**YOUR ASSIGNMENT**
The entries below are to be returned as written, with all pictures dropped.

**INFORMATION**
------------
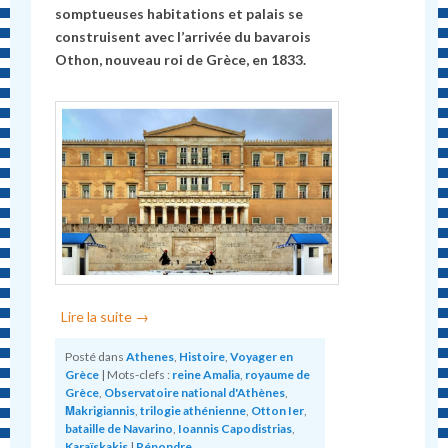
somptueuses habitations et palais se
construisent avec l’arrivée du bavarois
Othon, nouveau roi de Grèce, en 1833.
Lire la suite
→
Posté dans
Athenes
,
Histoire
,
Voyager en
Grèce
|
Mots-clefs :
reine Amalia
,
royaume de
Grèce
,
Observatoire national d'Athènes
,
Μakrigiannis
,
trilogie athénienne
,
Otton Ier
,
bataille de Navarino
,
Ioannis Capodistrias
,
Karaïskakis
|
Répondre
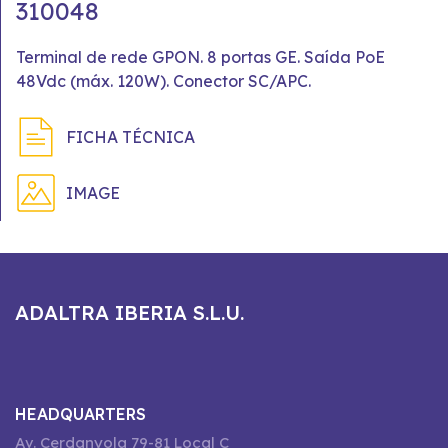
310048
Terminal de rede GPON. 8 portas GE. Saída PoE
48Vdc (máx. 120W). Conector SC/APC.
FICHA TÉCNICA
IMAGE
ADALTRA IBERIA S.L.U.
HEADQUARTERS
Av. Cerdanyola 79-81 Local C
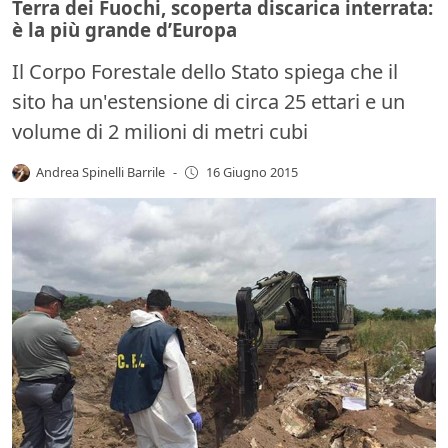
Terra dei Fuochi, scoperta discarica interrata:
è la più grande d’Europa
Il Corpo Forestale dello Stato spiega che il
sito ha un'estensione di circa 25 ettari e un
volume di 2 milioni di metri cubi
Andrea Spinelli Barrile
-
16 Giugno 2015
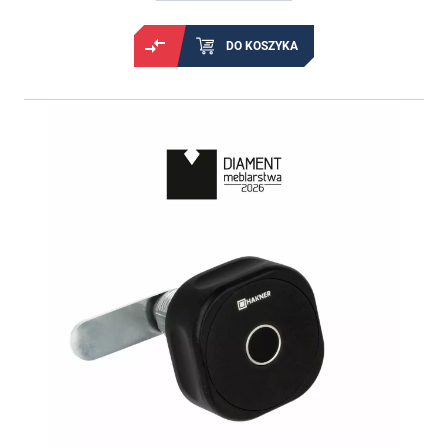
DO KOSZYKA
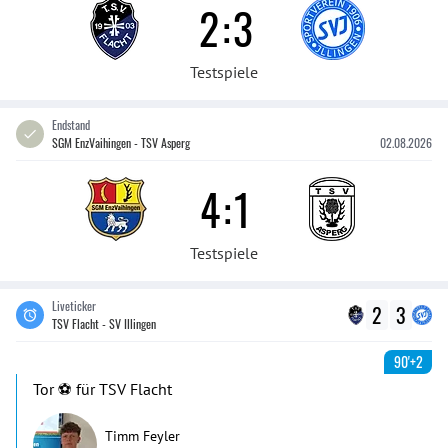
2
:
3
Testspiele
Endstand
SGM EnzVaihingen - TSV Asperg
02.08.2026
4
:
1
Testspiele
Liveticker
2
3
TSV Flacht - SV Illingen
90'+2
Tor ⚽️ für TSV Flacht
Timm Feyler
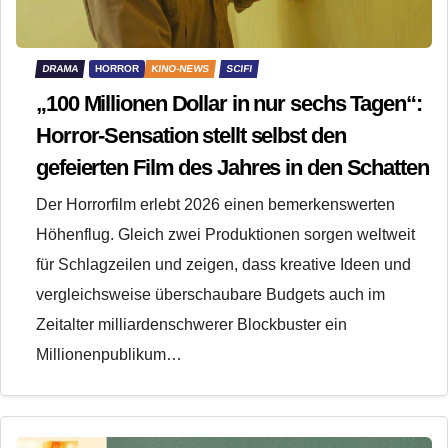
DRAMA
HORROR
KINO-NEWS
SCIFI
„100 Millionen Dollar in nur sechs Tagen“:
Horror-Sensation stellt selbst den
gefeierten Film des Jahres in den Schatten
Der Horrorfilm erlebt 2026 einen bemerkenswerten
Höhenflug. Gleich zwei Produktionen sorgen weltweit
für Schlagzeilen und zeigen, dass kreative Ideen und
vergleichsweise überschaubare Budgets auch im
Zeitalter milliardenschwerer Blockbuster ein
Millionenpublikum…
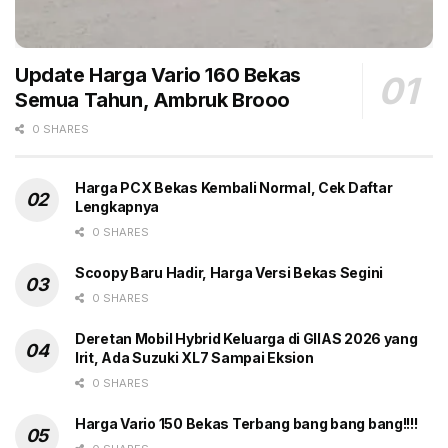
diproyeksikan bensin, 1,2 liter, empat silinder, NA
dengan tenaga 90 hp dan torsi 110 NM,” tulis media itu.
Update Harga Vario 160 Bekas
Transmisinya manual lima speed atau CVT tujuh
Semua Tahun, Ambruk Brooo
speed. Amaze diesel bakal dikebumikan Honda.
0 SHARES
Di Indonesia, Brio selalu masuk lima besar mobil
terlaris, jauh melampaui rivalnya Toyota Agya dan
Harga PCX Bekas Kembali Normal, Cek Daftar
Lengkapnya
Daihatsu Ayla. Kalau All New Brio hadir, bisa
dipastikan barang ini bakal menggebuk habis dua
0 SHARES
rivalnya tersebut. Kita lihat saja nanti. (gbr)
Scoopy Baru Hadir, Harga Versi Bekas Segini
0 SHARES
Deretan Mobil Hybrid Keluarga di GIIAS 2026 yang
Tags:
2024
all new
Generasi ketiga
Headline
Irit, Ada Suzuki XL7 Sampai Eksion
Honda Brio Baru
LCGC
Waktu peluncuran
0 SHARES
Harga Vario 150 Bekas Terbang bang bang bang!!!!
------------
**YOUR RESPONSE**
somptueuses habitations et palais se
construisent avec l’arrivée du bavarois
Othon, nouveau roi de Grèce, en 1833.
Lire la suite
→
Posté dans
Athenes
,
Histoire
,
Voyager en
Grèce
|
Mots-clefs :
reine Amalia
,
royaume de
Grèce
,
Observatoire national d'Athènes
,
Μakrigiannis
,
trilogie athénienne
,
Otton Ier
,
bataille de Navarino
,
Ioannis Capodistrias
,
Karaïskakis
|
Répondre
310048
Terminal de rede GPON. 8 portas GE. Saída PoE
48Vdc (máx. 120W). Conector SC/APC.
FICHA TÉCNICA
IMAGE
ADALTRA IBERIA S.L.U.
HEADQUARTERS
Av. Cerdanyola 79-81 Local C
Terra dei Fuochi, scoperta discarica interrata:
è la più grande d’Europa
Il Corpo Forestale dello Stato spiega che il
sito ha un'estensione di circa 25 ettari e un
volume di 2 milioni di metri cubi
Andrea Spinelli Barrile
-
16 Giugno 2015
DO KOSZYKA
2
:
3
Testspiele
Endstand
SGM EnzVaihingen - TSV Asperg
02.08.2026
4
:
1
Testspiele
Liveticker
2
3
TSV Flacht - SV Illingen
90'+2
Tor ⚽️ für TSV Flacht
Timm Feyler
DRAMA
HORROR
KINO-NEWS
SCIFI
„100 Millionen Dollar in nur sechs Tagen“:
Horror-Sensation stellt selbst den
gefeierten Film des Jahres in den Schatten
Der Horrorfilm erlebt 2026 einen bemerkenswerten
Höhenflug. Gleich zwei Produktionen sorgen weltweit
für Schlagzeilen und zeigen, dass kreative Ideen und
vergleichsweise überschaubare Budgets auch im
Zeitalter milliardenschwerer Blockbuster ein
Millionenpublikum…
diproyeksikan bensin, 1,2 liter, empat silinder, NA
dengan tenaga 90 hp dan torsi 110 NM,” tulis media itu.
Update Harga Vario 160 Bekas
Transmisinya manual lima speed atau CVT tujuh
Semua Tahun, Ambruk Brooo
speed. Amaze diesel bakal dikebumikan Honda.
0 SHARES
Di Indonesia, Brio selalu masuk lima besar mobil
terlaris, jauh melampaui rivalnya Toyota Agya dan
Harga PCX Bekas Kembali Normal, Cek Daftar
Lengkapnya
Daihatsu Ayla. Kalau All New Brio hadir, bisa
dipastikan barang ini bakal menggebuk habis dua
0 SHARES
rivalnya tersebut. Kita lihat saja nanti. (gbr)
Scoopy Baru Hadir, Harga Versi Bekas Segini
0 SHARES
Deretan Mobil Hybrid Keluarga di GIIAS 2026 yang
Tags:
2024
all new
Generasi ketiga
Headline
Irit, Ada Suzuki XL7 Sampai Eksion
Honda Brio Baru
LCGC
Waktu peluncuran
0 SHARES
Harga Vario 150 Bekas Terbang bang bang bang!!!!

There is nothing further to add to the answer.